Ethereum mainnet has outperformed all layer 2 networks in daily active addresses, signaling a strong comeback despite concerns over address poisoning attacks.
Introduction:
Ethereum mainnet daily active addresses have overtaken every major layer 2 network, marking a decisive shift in blockchain user activity this January. Data from on-chain analytics platforms shows Ethereum has reclaimed its position at the center of decentralized network usage, even as analysts warn that some of the surge may stem from spam or address poisoning incidents rather than organic transactions.
Ethereum Mainnet Daily Active Addresses Outperform Layer 2 Networks
The recent rise in Ethereum mainnet daily active addresses has surprised many observers. Activity levels reached close to 1.3 million addresses on January 16 before stabilizing around 945,000 per day. This figure places Ethereum well ahead of its scaling competitors such as Arbitrum One, Base Chain, and OP Mainnet.
According to Token Terminal, this trend represents a “return to mainnet” as more participants transact directly on the Ethereum blockchain rather than through secondary scaling solutions. The surge comes after the Fusaka upgrade in December, which optimized gas fee efficiency and reduced the cost of on-chain operations. With gas fees reaching their lowest point in months, Ethereum users appear more inclined to execute transactions without relying on layer 2 alternatives.
However, not all of the growth is considered organic. Blockchain security experts have noted suspicious patterns behind the uptick in network activity.

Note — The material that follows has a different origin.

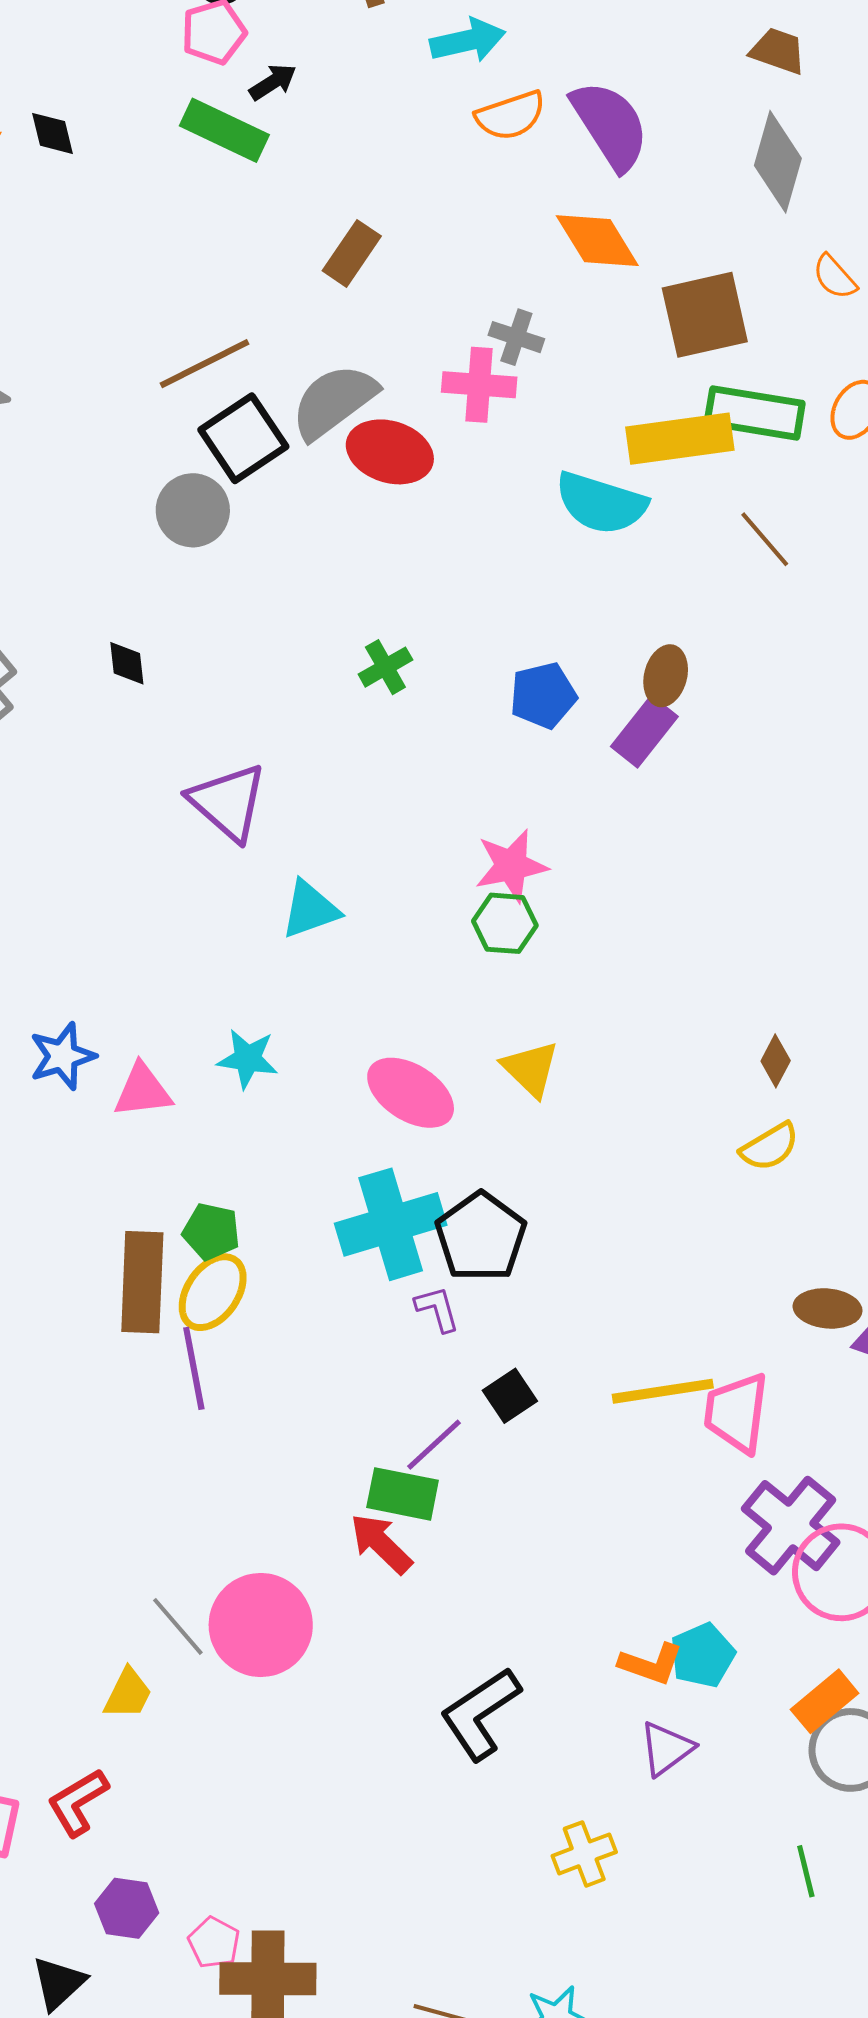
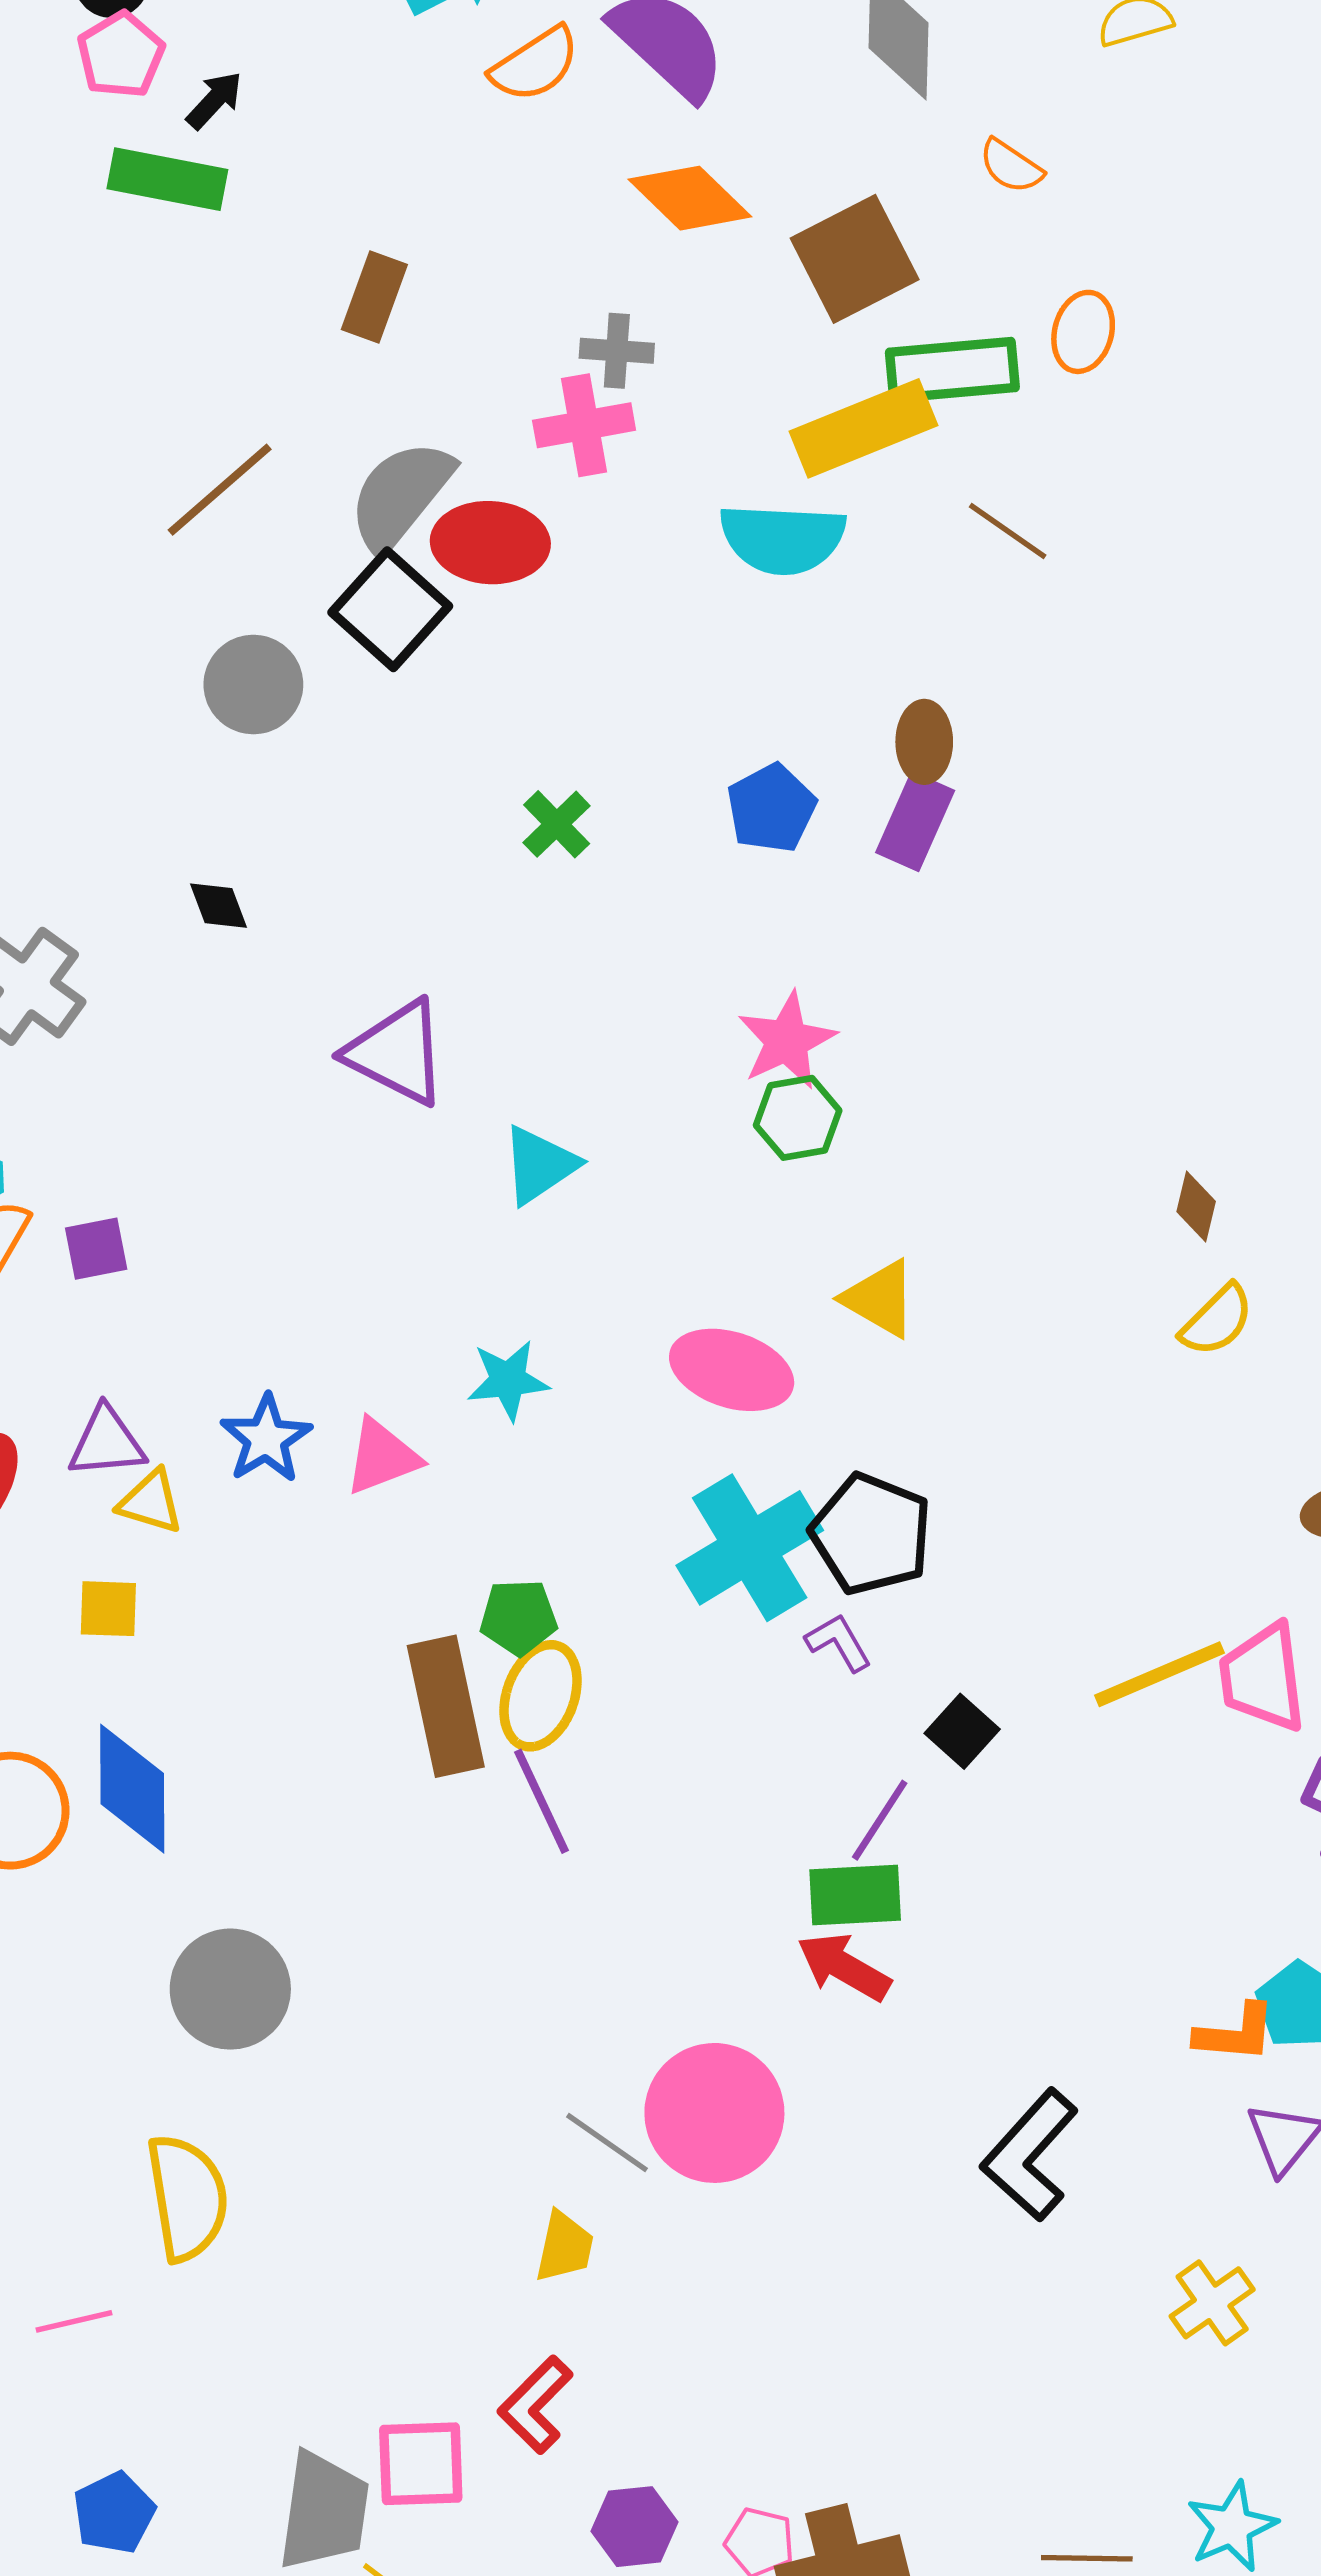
black square: (243, 438) -> (390, 609), moved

Address Poisoning Attacks Drive Artificial Activity
Security researcher Andrey Sergeenkov and analysts from Cyvers have cautioned that the spike in Ethereum mainnet daily active addresses may partially result from coordinated address poisoning campaigns. In these attacks, scammers send tiny token transfers from wallet addresses designed to mimic authentic ones, tricking users into copying the wrong address during future transactions.
These activities have become economically feasible due to significantly lower gas fees. With transaction costs at a fraction of their previous levels, malicious actors can flood the network with near-zero-cost spam, creating a misleading impression of user growth.
Cyvers’ research suggests a strong statistical correlation between the recent rise in transaction count and these address poisoning operations. Their behavioral analysis indicates that this phenomenon has become a significant factor influencing Ethereum’s transaction volume. Despite this, Ethereum continues to demonstrate unmatched resilience and remains the dominant network for high-value tokenization and digital asset settlement.
Ethereum Still Leads in Global Tokenization and Stablecoin Markets
Beyond temporary anomalies, Ethereum mainnet daily active addresses continue to reflect the blockchain’s enduring dominance across decentralized finance, stablecoins, and tokenized real-world assets. According to ARK Invest, Ethereum now secures more than $400 billion worth of assets on-chain, reinforcing its role as the backbone of Web3 finance.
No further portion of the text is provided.